Prolonged pressure on bony prominences leads to compression of the skin and underlying tissues.
Common locations for pressure injuries: back of the head, ears, heels, and coccyx.
Risk Factors
Medical Conditions:
Diabetes: Leads to neuropathy, causing a lack of sensation in feet making injuries unnoticed. Also affects blood perfusion due to damage in blood vessels.
Decreased Mobility: Increased risk due to limited movement, leading to pressure accumulations.
Malnutrition: Inadequate protein intake, particularly albumin, hinders tissue healing.
Mechanical Factors
Friction: Caused during repositioning in bed or adjusting the head of the bed.
Devices contributing to friction: CPAP masks, pulse oximeters, and NG tubes can cause localized injuries through constant pressure.
Symptoms of Pressure Injuries
Redness, swelling, warmth, and pain in affected areas. Signs of infection may include increased warmth and drainage.
Prevention Strategies
Reducing Risks
Use heel protectors or cushions to reduce hard surface contact.
Incorporate frequent repositioning and movement for all patients, especially those at risk.
Ensure a holistic approach, including hygiene and nutrition, as well as psychological awareness to alert patients about positional changes.
Regular Monitoring
Assess skin regularly for any signs of pressure injury development. Check pulses, capillary refill time, skin color, and temperature.

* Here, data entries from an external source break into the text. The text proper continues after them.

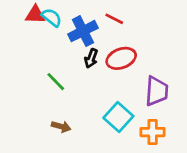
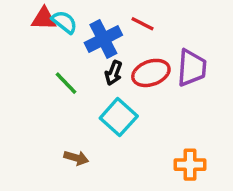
green line: (56, 82) -> (66, 83), moved
purple trapezoid: (157, 91) -> (192, 68), moved
cyan square: (118, 117) -> (119, 117), moved

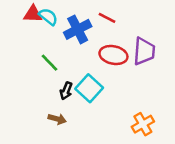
black arrow: (114, 73) -> (66, 91), moved
red ellipse: (151, 73) -> (113, 55), turned 32
orange cross: (190, 165) -> (143, 124), turned -30

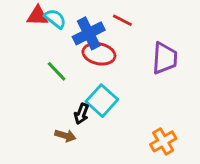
red ellipse: (113, 55) -> (99, 54), moved
black arrow: (66, 91) -> (81, 114), moved

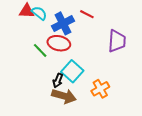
red ellipse: (99, 54) -> (59, 43), moved
brown arrow: (65, 136) -> (64, 96), moved, size x1.6
orange cross: (163, 141) -> (100, 89), moved

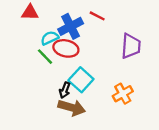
cyan semicircle: (39, 13) -> (50, 38), moved, turned -63
orange cross: (100, 89) -> (123, 94), moved

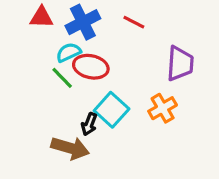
blue cross: (71, 26) -> (83, 22), moved
orange cross: (123, 94) -> (163, 108), moved
brown arrow: (72, 108) -> (70, 148), moved

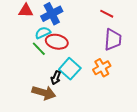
red line: (134, 22) -> (107, 14), moved

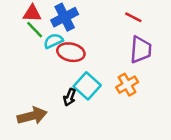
green line: (39, 49) -> (35, 30), moved
brown arrow: (44, 93) -> (32, 116), moved, turned -30

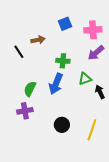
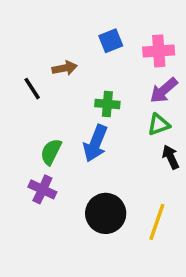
green triangle: (85, 79) -> (159, 124), moved
purple cross: (25, 111) -> (42, 189), turned 35
black circle: (62, 125) -> (106, 213), size x1.5

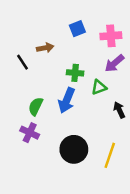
green triangle: (159, 124) -> (99, 87), moved

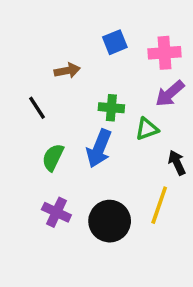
black line: (22, 62) -> (37, 108), moved
purple cross: (30, 133) -> (56, 212), moved
yellow line: (110, 155) -> (159, 205), moved

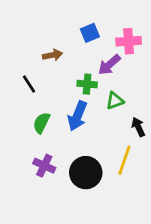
purple arrow: (170, 94) -> (109, 65), moved

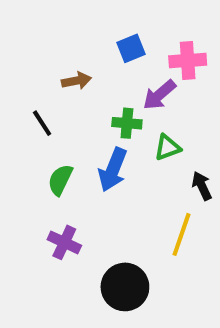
black circle: (86, 173) -> (125, 287), moved

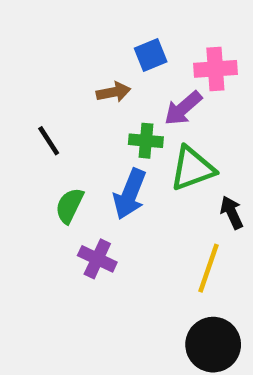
brown arrow: (76, 81) -> (114, 92), moved
green triangle: (167, 147) -> (192, 169), size x1.5
purple cross: (64, 242) -> (97, 259), moved
black circle: (125, 287) -> (213, 345), moved

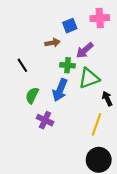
pink cross: (215, 69) -> (100, 18), moved

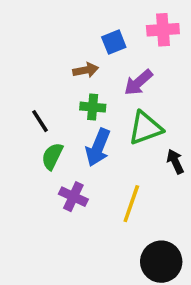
black line: (22, 65) -> (40, 121), moved
green cross: (68, 65) -> (93, 107), moved
yellow line: (97, 124) -> (131, 204), moved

Complications Associated with Pressure Injuries
Infections
Infection can occur if skin integrity is breached. Types include cellulitis and osteomyelitis (often seen with IV drug users due to repeated punctures).
Serious systemic infection: Sepsis, characterized by fever, increased heart rate, and potential organ failure. It has a high fatality rate if untreated.
Types of Wounds
Classification based on tissue layers involved: Stage one through four, using descriptions like slough, eschar, and granulation tissue. Tunneling and undermining are key identifiers in wound assessments.
Assessment Techniques
Wound Assessment
Document size in centimeters, assess surrounding tissue for signs of maceration or infection, and implementation of the "Coca" method to note color, odor, consistency, and amount of drainage.
Use a scale for risk assessment (like the Braden scale), where a score of 18 or below indicates higher risk for developing pressure injuries.
Intervention Evaluation
If interventions fail, it may necessitate consultation with a physician for alternative strategies or treatments.
Nutritional Considerations
Importance of Nutrition
Adequate protein intake is crucial for wound healing. Assess albumin levels to evaluate nutritional status.
Encourage consumption of high-protein foods and hydration as part of nutritional intervention strategies.